I carefully went band to band and set my RF Ant Gain according to these guidelines from Tim.


  1. Here is the process to optimize receiver sensitivity for your given operating conditions:
  2. Find a clear frequency on your VFO. 
  3. Set the slice receiver mode to CW and the receiver passband filter to 500 Hz. Turn off any noise reduction, APF, RX EQ that will add gain to the receive audio.
  4. Disconnect the antenna - You can select an antenna input with no antenna on it like RXA or XVTA.
  5. Note the dBm reading with no antenna connected.
  6. Connect the antenna.
  7. Note the reading in dBm. This is where an accurate dBm calibrated S meter really counts. Ours is truly 6 dB per S unit and measures the actual receiver sensitivity in the selected bandwidth.
  8. If the noise goes up about 8-10 dB, you have the optimal RF preamp setting for the noise on your antenna for the given time of day and propagation.
  9. If the noise with the antenna connected goes up significantly more than 10 dB, you have too much preamp gain, which will limit dynamic range for large signals. Reduce preamp gain.
  10. If the noise goes up much less than 8 dB, increase preamp gain to get it closer to the 8-10 dBm increase.

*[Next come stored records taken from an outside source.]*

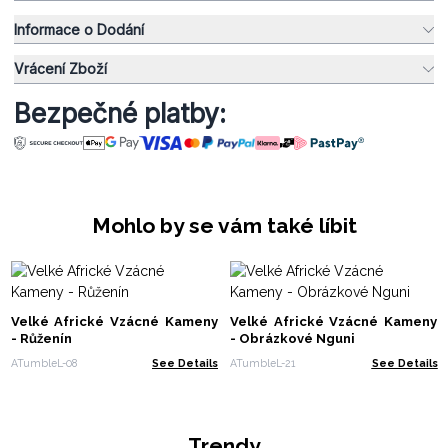
Informace o Dodání
Vrácení Zboží
Bezpečné platby:
Mohlo by se vám také líbit
Velké Africké Vzácné Kameny
Velké Africké Vzácné Kameny
- Růženín
- Obrázkové Nguni
ATumbleL-08
See Details
ATumbleL-21
See Details
Trendy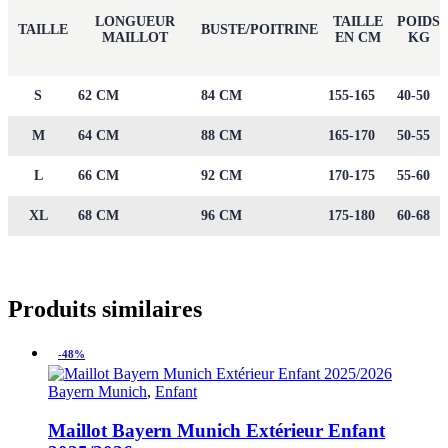
LONGUEUR
TAILLE
POIDS
TAILLE
BUSTE/POITRINE
MAILLOT
EN CM
KG
S
62 CM
84 CM
155-165
40-50
M
64 CM
88 CM
165-170
50-55
L
66 CM
92 CM
170-175
55-60
XL
68 CM
96 CM
175-180
60-68
Produits similaires
-48%
Bayern Munich
,
Enfant
Maillot Bayern Munich Extérieur Enfant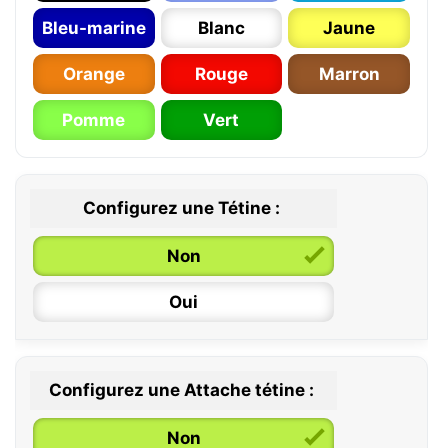
Bleu-marine
Blanc
Jaune
Orange
Rouge
Marron
Pomme
Vert
Configurez une Tétine :
Non
Oui
Configurez une Attache tétine :
0 / 6 mois
Non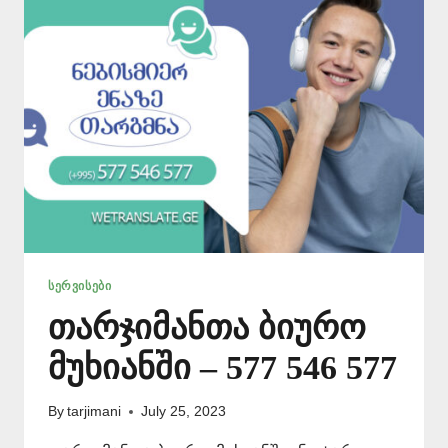
ᲡᲔᲠᲕᲘᲡᲔᲑᲘ
თარჯიმანთა ბიურო
მუხიანში – 577 546 577
By
tarjimani
July 25, 2023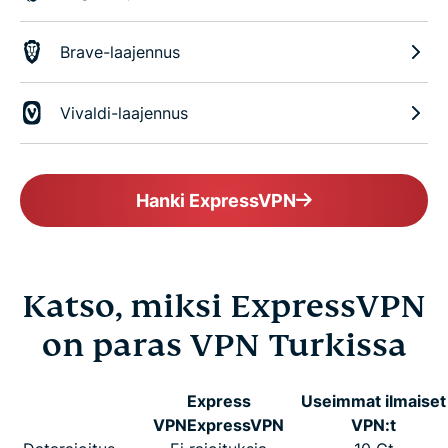
Brave-laajennus
Vivaldi-laajennus
Hanki ExpressVPN
Katso, miksi ExpressVPN
on paras VPN Turkissa
Express
Useimmat ilmaiset
VPN
ExpressVPN
VPN:t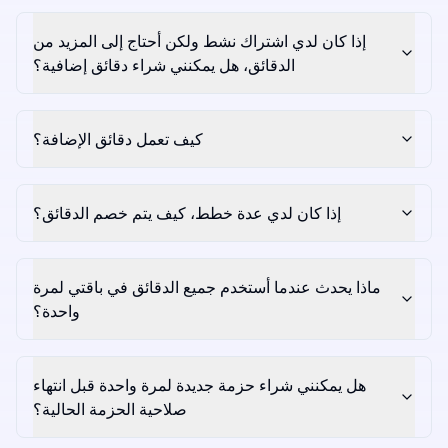
إذا كان لدي اشتراك نشط ولكن أحتاج إلى المزيد من
الدقائق، هل يمكنني شراء دقائق إضافية؟
كيف تعمل دقائق الإضافة؟
إذا كان لدي عدة خطط، كيف يتم خصم الدقائق؟
ماذا يحدث عندما أستخدم جميع الدقائق في باقتي لمرة
واحدة؟
هل يمكنني شراء حزمة جديدة لمرة واحدة قبل انتهاء
صلاحية الحزمة الحالية؟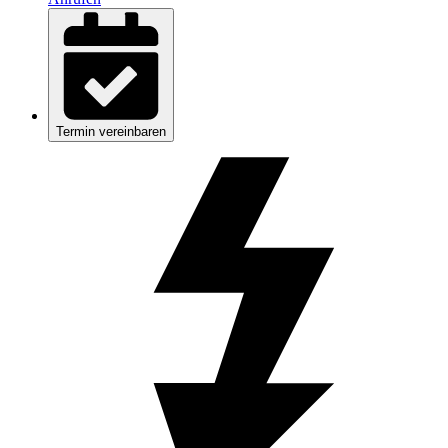
Termin vereinbaren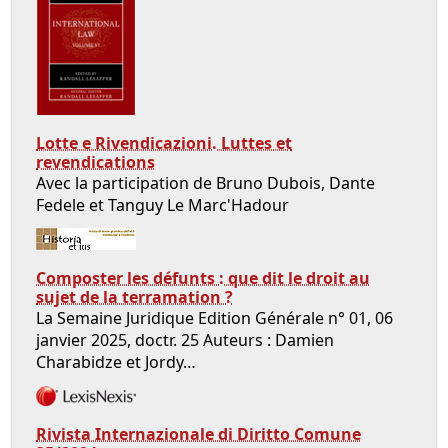
Lotte e Rivendicazioni. Luttes et
revendications
Avec la participation de Bruno Dubois, Dante
Fedele et Tanguy Le Marc'Hadour
Composter les défunts : que dit le droit au
sujet de la terramation ?
La Semaine Juridique Edition Générale n° 01, 06
janvier 2025, doctr. 25 Auteurs : Damien
Charabidze et Jordy…
Rivista Internazionale di Diritto Comune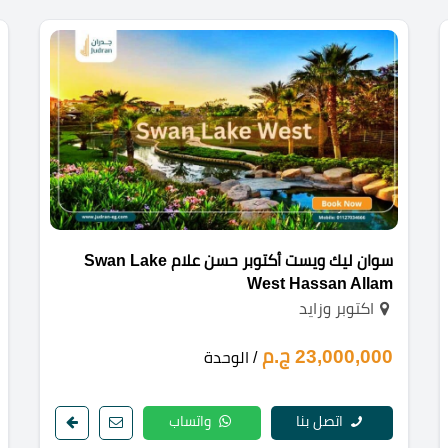
سوان ليك ويست أكتوبر حسن علام Swan Lake
West Hassan Allam
اكتوبر وزايد
23,000,000 ج.م
/ الوحدة
اتصل بنا
واتساب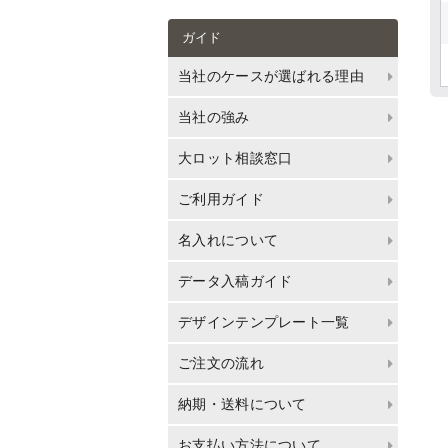
ガイド
当社のケースが選ばれる理由
当社の強み
大ロット相談窓口
ご利用ガイド
名入れについて
データ入稿ガイド
デザインテンプレート一覧
ご注文の流れ
納期・送料について
お支払い方法について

Below find the settings I arrived at. Since this statement was also in the above article I find my settings a bit odd. "In general, no RF pre-amplification is usually needed on most HF bands due to environmental and atmospheric noise at most QTHs versus the radio's internal noise." Antenna is an untuned 1200' loop at 65'


  • Erik Carling EI4KF
    Erik Carling EI4KF Member ✭✭✭
    edited December 2021

    I live in a rural location with no neighbors and one noise source, an overhead power line about 1000 yards away from the antennas which gives minimal noise and only on 80m. My settings are the same as yours except I have +32 on 6m. Perhaps you could tell us about your local noise level. I would think that it is low like mine.

    Also, and I stand to be corrected though this is as reported by Rob Sherwood, I think it matters what radio you have. For example the 6600(M) requires more gain to overcome the additional filtering over the 6400.

  • Dennis Wage
    Dennis Wage Member ✭✭

    I have one electric fence that gives me just a tad of interference during the day. It's no big deal.

    I do however have a bunch of annoying birdies on the upper bands that I will search out some day when the XYL is out of the house for the day when I can shut off the power to the whole house. I'll run the Flex on my tractor battery with a laptop on battery power.